§ **Description of the task**: Your output should reproduce each entry exactly, with none of its pictures.
.....
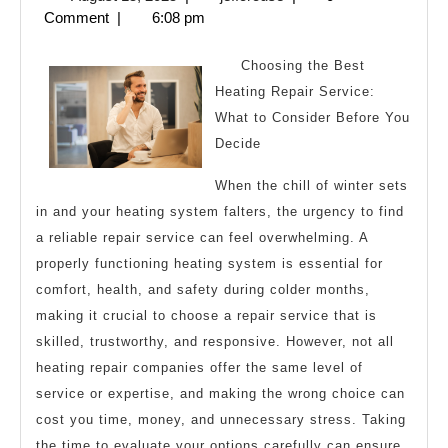
Laws
15,
Comment
|
6:08 pm
of
2025
Explain
Choosing the Best
Heating Repair Service:
What to Consider Before You
Decide
When the chill of winter sets
in and your heating system falters, the urgency to find
a reliable repair service can feel overwhelming. A
properly functioning heating system is essential for
comfort, health, and safety during colder months,
making it crucial to choose a repair service that is
skilled, trustworthy, and responsive. However, not all
heating repair companies offer the same level of
service or expertise, and making the wrong choice can
cost you time, money, and unnecessary stress. Taking
the time to evaluate your options carefully can ensure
.....
§ **Reply**:
Laws
15,
Comment
|
6:08 pm
of
2025
Explain
Choosing the Best
Heating Repair Service:
What to Consider Before You
Decide
When the chill of winter sets
in and your heating system falters, the urgency to find
a reliable repair service can feel overwhelming. A
properly functioning heating system is essential for
comfort, health, and safety during colder months,
making it crucial to choose a repair service that is
skilled, trustworthy, and responsive. However, not all
heating repair companies offer the same level of
service or expertise, and making the wrong choice can
cost you time, money, and unnecessary stress. Taking
the time to evaluate your options carefully can ensure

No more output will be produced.